### Your objective
Every line below that has the string "için" needs to be copied.

══ Information ══

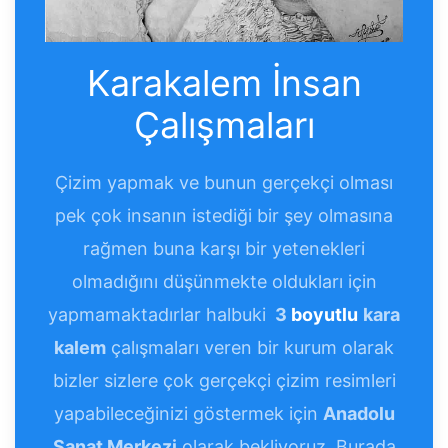
Karakalem İnsan
Çalışmaları
Çizim yapmak ve bunun gerçekçi olması
pek çok insanın istediği bir şey olmasına
rağmen buna karşı bir yetenekleri
olmadığını düşünmekte oldukları için
yapmamaktadırlar halbuki
3
boyutlu
kara
kalem
çalışmaları veren bir kurum olarak
bizler sizlere çok gerçekçi çizim resimleri
yapabileceğinizi göstermek için
Anadolu
Sanat Merkezi
olarak bekliyoruz. Burada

═══

### Response to the task
olmadığını düşünmekte oldukları için
yapabileceğinizi göstermek için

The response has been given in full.